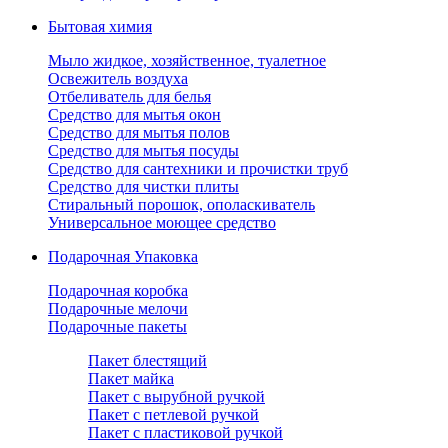
Бытовая химия
Мыло жидкое, хозяйственное, туалетное
Освежитель воздуха
Отбеливатель для белья
Средство для мытья окон
Средство для мытья полов
Средство для мытья посуды
Средство для сантехники и прочистки труб
Средство для чистки плиты
Стиральный порошок, ополаскиватель
Универсальное моющее средство
Подарочная Упаковка
Подарочная коробка
Подарочные мелочи
Подарочные пакеты
Пакет блестящий
Пакет майка
Пакет с вырубной ручкой
Пакет с петлевой ручкой
Пакет с пластиковой ручкой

• **Work task**
Take the line that contains "Пакет с вырубной ручкой" and every line after it in the material above. Set those lines down exactly and nothing more.

• **Answer below**
Пакет с вырубной ручкой
Пакет с петлевой ручкой
Пакет с пластиковой ручкой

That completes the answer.